日本は輸出主導型の景気回復になろう。経済構造が外需依存型になっているからだ。中国はこの2、3月に内需振興策の効果が顕在化するので、在庫調整を終えれば、この4~6月期にV字型回復する。
そうなれば、中国向け輸出に引っ張られて日本経済も回復に向かう。中国に近いという地の利から、「先進国」で一番早く回復に向かうだろう。これが唯一の日本の景気回復シナリオだ。日本では経済分析に拠らない中国論が多すぎる。
産業別輸出依存度の日中比較
中国は”外向型“経済という見方が多い。輸出依存度が大きいという訳だ。したがって、米国発世界同時不況による輸出減少の影響で、中国経済は大きく落ち込むという論説である。果たしてそうであろうか。表1は、主要産業の輸出依存度の日中比較である。

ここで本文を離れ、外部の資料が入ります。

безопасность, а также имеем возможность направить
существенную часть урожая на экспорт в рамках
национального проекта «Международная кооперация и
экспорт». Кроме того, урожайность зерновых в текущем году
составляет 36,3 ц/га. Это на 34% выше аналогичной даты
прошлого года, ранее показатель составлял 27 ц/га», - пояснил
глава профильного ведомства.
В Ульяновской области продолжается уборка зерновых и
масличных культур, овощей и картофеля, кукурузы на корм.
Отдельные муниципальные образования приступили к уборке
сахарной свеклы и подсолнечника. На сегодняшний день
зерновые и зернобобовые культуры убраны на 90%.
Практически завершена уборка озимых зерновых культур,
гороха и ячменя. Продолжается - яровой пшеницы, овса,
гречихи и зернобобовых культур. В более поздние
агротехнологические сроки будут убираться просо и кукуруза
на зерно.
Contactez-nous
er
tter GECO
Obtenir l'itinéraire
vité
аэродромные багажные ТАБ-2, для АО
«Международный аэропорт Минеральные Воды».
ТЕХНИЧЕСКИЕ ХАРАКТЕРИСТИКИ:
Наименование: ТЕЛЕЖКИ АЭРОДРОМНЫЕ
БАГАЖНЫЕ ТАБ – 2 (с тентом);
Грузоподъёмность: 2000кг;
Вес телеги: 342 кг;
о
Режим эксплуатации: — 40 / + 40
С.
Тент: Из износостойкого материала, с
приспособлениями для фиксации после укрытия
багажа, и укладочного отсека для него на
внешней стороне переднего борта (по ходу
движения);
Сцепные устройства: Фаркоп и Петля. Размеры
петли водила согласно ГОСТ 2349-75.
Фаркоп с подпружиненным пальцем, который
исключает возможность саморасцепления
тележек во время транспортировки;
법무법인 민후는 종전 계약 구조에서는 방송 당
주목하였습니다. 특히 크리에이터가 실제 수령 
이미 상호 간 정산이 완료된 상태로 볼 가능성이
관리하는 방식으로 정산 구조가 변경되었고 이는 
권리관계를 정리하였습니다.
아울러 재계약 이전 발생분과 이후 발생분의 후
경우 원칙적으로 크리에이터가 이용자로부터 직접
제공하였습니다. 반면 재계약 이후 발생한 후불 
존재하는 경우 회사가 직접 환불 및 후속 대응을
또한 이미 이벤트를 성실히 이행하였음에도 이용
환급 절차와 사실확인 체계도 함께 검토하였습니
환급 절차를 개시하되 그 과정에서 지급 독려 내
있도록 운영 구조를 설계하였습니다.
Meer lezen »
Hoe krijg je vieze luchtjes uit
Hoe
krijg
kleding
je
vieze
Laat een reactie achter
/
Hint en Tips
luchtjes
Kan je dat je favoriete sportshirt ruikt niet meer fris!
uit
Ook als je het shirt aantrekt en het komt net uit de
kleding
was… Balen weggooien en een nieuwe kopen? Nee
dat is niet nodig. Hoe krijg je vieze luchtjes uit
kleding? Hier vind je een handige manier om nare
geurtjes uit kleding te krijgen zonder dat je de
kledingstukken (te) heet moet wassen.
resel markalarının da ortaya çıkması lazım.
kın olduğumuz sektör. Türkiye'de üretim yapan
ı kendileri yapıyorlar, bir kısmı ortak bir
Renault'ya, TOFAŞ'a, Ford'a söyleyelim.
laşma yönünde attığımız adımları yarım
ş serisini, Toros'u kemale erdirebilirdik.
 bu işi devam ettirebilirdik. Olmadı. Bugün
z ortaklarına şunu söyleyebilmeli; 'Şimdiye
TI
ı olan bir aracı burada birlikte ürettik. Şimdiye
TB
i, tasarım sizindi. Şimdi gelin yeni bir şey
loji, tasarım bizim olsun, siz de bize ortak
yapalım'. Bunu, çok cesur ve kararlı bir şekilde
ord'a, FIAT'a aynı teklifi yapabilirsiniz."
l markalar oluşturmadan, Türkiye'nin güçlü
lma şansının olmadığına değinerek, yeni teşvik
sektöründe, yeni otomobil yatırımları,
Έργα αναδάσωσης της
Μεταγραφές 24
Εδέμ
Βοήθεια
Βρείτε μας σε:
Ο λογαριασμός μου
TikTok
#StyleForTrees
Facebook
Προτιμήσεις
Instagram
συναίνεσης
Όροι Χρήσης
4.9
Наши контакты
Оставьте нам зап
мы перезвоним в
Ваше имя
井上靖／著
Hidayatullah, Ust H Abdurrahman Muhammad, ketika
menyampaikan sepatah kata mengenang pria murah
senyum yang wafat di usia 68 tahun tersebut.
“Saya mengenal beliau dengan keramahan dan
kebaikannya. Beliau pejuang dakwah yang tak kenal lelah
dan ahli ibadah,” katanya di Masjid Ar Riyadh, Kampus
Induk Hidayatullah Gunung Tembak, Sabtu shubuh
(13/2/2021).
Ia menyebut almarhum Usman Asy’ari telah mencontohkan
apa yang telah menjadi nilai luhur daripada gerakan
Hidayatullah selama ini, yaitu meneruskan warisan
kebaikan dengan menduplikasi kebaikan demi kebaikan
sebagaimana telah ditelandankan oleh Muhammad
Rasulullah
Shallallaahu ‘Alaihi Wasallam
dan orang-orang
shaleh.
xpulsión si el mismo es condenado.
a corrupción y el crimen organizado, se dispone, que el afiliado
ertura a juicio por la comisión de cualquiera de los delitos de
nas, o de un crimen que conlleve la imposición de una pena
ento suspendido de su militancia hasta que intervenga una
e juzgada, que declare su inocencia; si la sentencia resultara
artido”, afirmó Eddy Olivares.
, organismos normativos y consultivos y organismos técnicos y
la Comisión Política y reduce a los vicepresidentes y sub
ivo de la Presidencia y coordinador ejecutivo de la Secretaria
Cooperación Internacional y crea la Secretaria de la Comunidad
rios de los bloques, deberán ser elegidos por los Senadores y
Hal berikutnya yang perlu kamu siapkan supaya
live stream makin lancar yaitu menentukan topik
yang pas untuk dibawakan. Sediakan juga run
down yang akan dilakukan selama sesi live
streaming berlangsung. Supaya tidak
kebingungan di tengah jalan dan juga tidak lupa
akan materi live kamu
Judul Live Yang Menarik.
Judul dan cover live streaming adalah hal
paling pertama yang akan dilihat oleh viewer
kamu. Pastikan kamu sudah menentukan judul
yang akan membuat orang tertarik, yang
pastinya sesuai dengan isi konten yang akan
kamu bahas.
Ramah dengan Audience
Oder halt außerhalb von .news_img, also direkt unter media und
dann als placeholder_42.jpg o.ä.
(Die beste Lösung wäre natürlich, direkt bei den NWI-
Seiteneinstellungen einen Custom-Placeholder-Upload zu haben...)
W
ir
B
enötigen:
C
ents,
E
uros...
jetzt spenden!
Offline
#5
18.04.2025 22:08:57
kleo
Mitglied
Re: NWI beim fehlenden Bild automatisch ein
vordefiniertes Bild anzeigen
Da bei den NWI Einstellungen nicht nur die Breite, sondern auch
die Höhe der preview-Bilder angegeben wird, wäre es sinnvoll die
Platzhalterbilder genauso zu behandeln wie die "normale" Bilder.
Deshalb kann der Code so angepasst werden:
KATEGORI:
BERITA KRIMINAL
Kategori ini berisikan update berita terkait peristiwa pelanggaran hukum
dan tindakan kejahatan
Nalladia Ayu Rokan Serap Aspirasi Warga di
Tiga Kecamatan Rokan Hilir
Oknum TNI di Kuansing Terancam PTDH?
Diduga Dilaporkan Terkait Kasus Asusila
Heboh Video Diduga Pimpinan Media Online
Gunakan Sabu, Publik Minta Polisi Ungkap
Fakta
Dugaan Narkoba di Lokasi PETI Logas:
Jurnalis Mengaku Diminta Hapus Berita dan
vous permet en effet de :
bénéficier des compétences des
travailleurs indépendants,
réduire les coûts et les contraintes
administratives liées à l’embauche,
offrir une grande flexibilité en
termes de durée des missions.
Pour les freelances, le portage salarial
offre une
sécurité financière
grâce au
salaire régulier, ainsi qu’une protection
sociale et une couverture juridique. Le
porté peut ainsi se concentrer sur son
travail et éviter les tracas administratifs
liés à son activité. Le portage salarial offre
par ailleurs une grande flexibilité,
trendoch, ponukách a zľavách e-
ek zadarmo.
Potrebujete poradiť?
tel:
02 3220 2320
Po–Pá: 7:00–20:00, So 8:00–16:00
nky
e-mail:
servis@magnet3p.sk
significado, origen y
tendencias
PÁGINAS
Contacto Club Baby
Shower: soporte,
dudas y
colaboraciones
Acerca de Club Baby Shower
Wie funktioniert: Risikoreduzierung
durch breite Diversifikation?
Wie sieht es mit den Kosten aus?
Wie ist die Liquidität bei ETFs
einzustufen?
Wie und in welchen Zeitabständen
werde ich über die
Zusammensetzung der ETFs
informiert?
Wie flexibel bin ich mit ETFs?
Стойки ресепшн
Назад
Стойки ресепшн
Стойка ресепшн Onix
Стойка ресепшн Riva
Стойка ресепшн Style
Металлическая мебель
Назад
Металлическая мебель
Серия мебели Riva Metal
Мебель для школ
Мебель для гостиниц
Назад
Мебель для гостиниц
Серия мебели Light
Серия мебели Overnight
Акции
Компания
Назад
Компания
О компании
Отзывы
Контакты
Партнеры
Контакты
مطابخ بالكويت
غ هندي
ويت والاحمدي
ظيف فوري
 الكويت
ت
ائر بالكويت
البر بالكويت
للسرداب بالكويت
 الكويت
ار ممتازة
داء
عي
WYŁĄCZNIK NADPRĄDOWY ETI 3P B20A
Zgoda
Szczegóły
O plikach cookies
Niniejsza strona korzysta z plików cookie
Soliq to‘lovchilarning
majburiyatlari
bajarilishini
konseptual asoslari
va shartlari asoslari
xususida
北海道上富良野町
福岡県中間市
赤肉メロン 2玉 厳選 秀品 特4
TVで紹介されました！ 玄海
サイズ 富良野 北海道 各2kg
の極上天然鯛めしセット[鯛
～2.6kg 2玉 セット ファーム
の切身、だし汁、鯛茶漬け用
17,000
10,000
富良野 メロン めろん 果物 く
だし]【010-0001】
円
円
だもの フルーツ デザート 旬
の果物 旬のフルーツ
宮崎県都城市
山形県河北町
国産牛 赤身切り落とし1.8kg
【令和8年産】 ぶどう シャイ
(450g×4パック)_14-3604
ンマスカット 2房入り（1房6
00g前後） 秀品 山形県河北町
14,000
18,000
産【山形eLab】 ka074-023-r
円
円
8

中国家電品の輸出比率は日本電機工業会調査の5品目( 台数)を日本平均価格で金額換算して求めた。
出所:日本鉄鋼連盟、日本自動車工業会、電子情報技術産業協会、日本電機工業会、日本化学繊維協会調べ。
日本の輸出依存度の大きさが目立つ。鉄鋼30%、自動車60%、民生用電子産業90%、等々。電子・電気機器は、日本は労働集約的な加工組立段階の競争力を失い、部品の輸出で稼いでいる。冷蔵庫や洗濯機などの白物家電の輸出比率は20%弱で、むしろ輸入のほうが多い。一方、電子部品・デバイスの競争力は圧倒的に強く、民生用電子製品を含めた輸出依存度は90%に達する。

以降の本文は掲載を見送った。